Aşırı Arzu ve İsteklere Karşı Zühd
Aşırı Arzu ve İsteklere Karşı Zühd. Her ne şekilde olursa olsun kul, nefsinin kötü arzularından gönlünü çekerse, bütünüyle dünyadan gönlünü çekmiş olur. İşte bu, insanın nefsine karşı zühd hâlini elde etmektir.
Geçici ve fâni şeylerden gerçek mânâda gönül çekmek, baki olan ahiretten de gönlü çekmeyi gerektirir. Çünkü kul, fâni dünyadan gönlünü çektiği halde, baki olan ahiret nimetlerinden gönlünü çekemeyebilir. Bu durumda da içinde bir rağbet ve arzu bulunmuş olur. Oysa baki olan ahiret nimetlerinden gönlünü çektiğinde, fâni olan dünyadan zaten gönlünü çekmiş olur. Çünkü dünya, ahiret için istenir. Ahiret nimetleri elbette Müslümanlar açısından değerlidir, fakat hedef bu nimetler değil en nihayetinde Cenâb-ı Hâkk’ın rızası ve cemâli olmalıdır.

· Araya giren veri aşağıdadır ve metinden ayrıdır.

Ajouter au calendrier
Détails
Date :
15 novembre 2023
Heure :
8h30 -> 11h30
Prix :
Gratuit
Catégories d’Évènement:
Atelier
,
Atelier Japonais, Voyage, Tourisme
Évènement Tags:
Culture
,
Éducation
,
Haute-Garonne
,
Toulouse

Dünyanın aslı hevâ ve heveslere düşkünlüktür. Bazen insana bir konuda zühd hâli verilir, diğer alanda verilmez. Meselâ, kul dünya malından gönlünü çeker, fakat nefsin kötü arzularından gönlünü çekemez. Yine ev-ocak yapmaktan gönlünü çeker fakat giyim kuşam ve yemek konusunda zühd hâlini elde edemez. Dünya malından gözünü gönlünü çeker, fakat herhangi bir günâhtan veya hevâsının kendisine galip gelmesinden dolayı makâm ve mansıptan gönlünü çekemez. Her ne şekilde olursa olsun kul, nefsinin kötü arzularından gönlünü çekerse, bütünüyle dünyadan gönlünü çekmiş olur. İşte bu, insanın nefsine karşı zühd hâlini elde etmektir. Çünkü nefis, dünyaya rağbetin kaynağıdır; hevâ (kötü arzular) ise nefsin ruhudur. Yunus b. Meysere el-Geylânî (rh.a.) şöyle demiştir: “Dünyaya karşı zühd sahibi olmak, helâl olan şeyleri nefsine haram yapmak, elindeki malı zayi etmek değildir.

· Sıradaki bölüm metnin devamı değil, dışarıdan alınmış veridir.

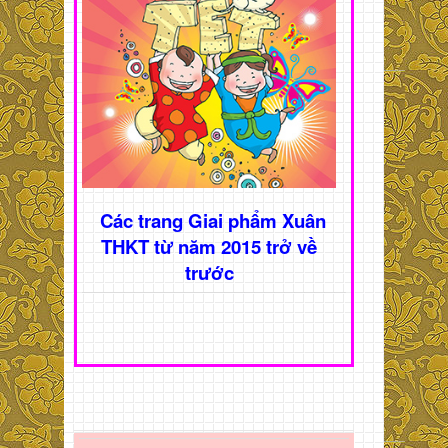
Các trang Giai phẩm Xuân
THKT từ năm 2015 trở về
trước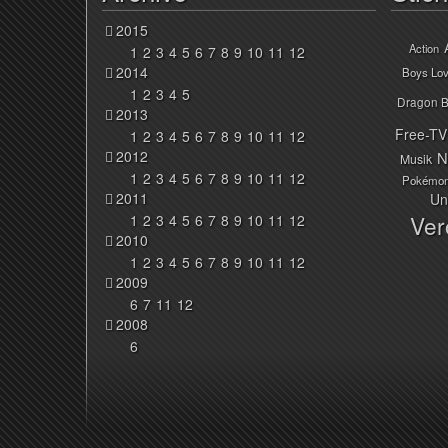
2015
Action
1
2
3
4
5
6
7
8
9
10
11
12
2014
Boys Lo
1
2
3
4
5
Dragon B
2013
Free-TV
1
2
3
4
5
6
7
8
9
10
11
12
2012
N
Musik
1
2
3
4
5
6
7
8
9
10
11
12
Pokémo
2011
Un
Ver
1
2
3
4
5
6
7
8
9
10
11
12
2010
1
2
3
4
5
6
7
8
9
10
11
12
2009
6
7
11
12
2008
6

Dünyaya karşı zühd, Allâh (c.c.)’un katındaki nimet ve sevâplara kendi elindeki maldan daha fazla güvenmen, bir musibete uğradığındaki hâlinin, musibetten önceki hâlinle aynı olması, hâkk yolda seni kınayanla övenin bir farkı olmamasıdır.”